O título do trabalho, Sou Eu terceiro lançamento do cantor , foi tirado de nada menos que uma composição inédita de Chico Buarque e Ivan Lins, com a qual o músico de 29 anos foi presenteado no ano passado, quando gravava o álbum Tô Fazendo a Minha Parte. O Chico me ligou dizendo que tinha uma música que ficaria bem na minha voz, relembra Nogueira, que conhece o veterano desde a infância, quando frequentava as rodas de samba junto com seu pai. O disco já estava na prensagem, aí eu liguei e pedi para interromper, de modo que pudéssemos incluir a canção, relembra Nogueira.

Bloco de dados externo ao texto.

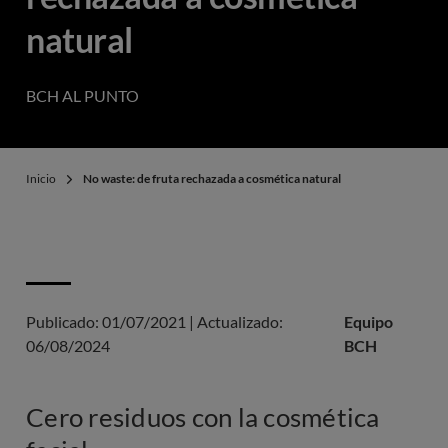
natural
BCH AL PUNTO
Inicio
No waste: de fruta rechazada a cosmética natural
Publicado:
01/07/2021
|
Actualizado:
Equipo
06/08/2024
BCH
Cero residuos con la cosmética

No novo DVD registrado na casa de shows Vivo Rio, em 23 de julho deste ano Chico Buarque, Ivan Lins e o bandolinista Hamilton de Holanda aparecem em uma versão ao vivo de Sou Eu. Chico e Ivan Lins ainda acabaram fazendo duetos com Diogo em suas próprias composições Homenagem ao Malandro e Lembra de Mim, respectivamente.
A presença de gente boa no disco, seja como intérprete, compositor ou inspiração, não para por aí. O lançamento também traz Alcione, com quem Nogueira canta Amor Imperfeito e, novamente, Hamilton de Holanda, em Lama nas Ruas belo samba composto por Zeca Pagodinho e Almir Guineto.
Lembrando a adolescência
Ao montar o repertório, procurei escolher as músicas que me rodeavam na adolescência, explica o cantor. Na seleção, que combina repertório novo e faixas do seu último álbum, ainda são lembrados Agepê (Deixa Eu Te Amar e Me Leva), Bezerra da Silva (Malandro É Malandro, Mané É Mané, composta por Neguinho da Beija-Flor), seu pai (Além do Espelho, escrita junto com Paulo Cezar Pinheiro) e o que provavelmente é a escolha mais polêmica do disco: Alexandre Pires (Vestibular pra Solidão). O intérprete defende a inclusão do pagodeiro entre tantos medalhões da MPB: É uma grande música, um samba muito bom. Não acho que tem que ter preconceito, rebate.
Além do repertório, o DVD homenageia a malandragem pelo aspecto visual. Com mesa e cadeiras no palco, o cenário procura reproduzir o clima de boemia da Lapa carioca. A gafieira também é uma inspiração. O espetáculo conta com cinco dançarinas que desempenham coreografias de Carlinhos de Jesus.
Para o cantor, tantas referências não tornam o trabalho saudosista. Tudo que eu faço tem uma nova roupagem. Gosto de misturar ritmos e instrumentos, como riffs de guitarra e melodias de bandolim, por exemplo, justifica.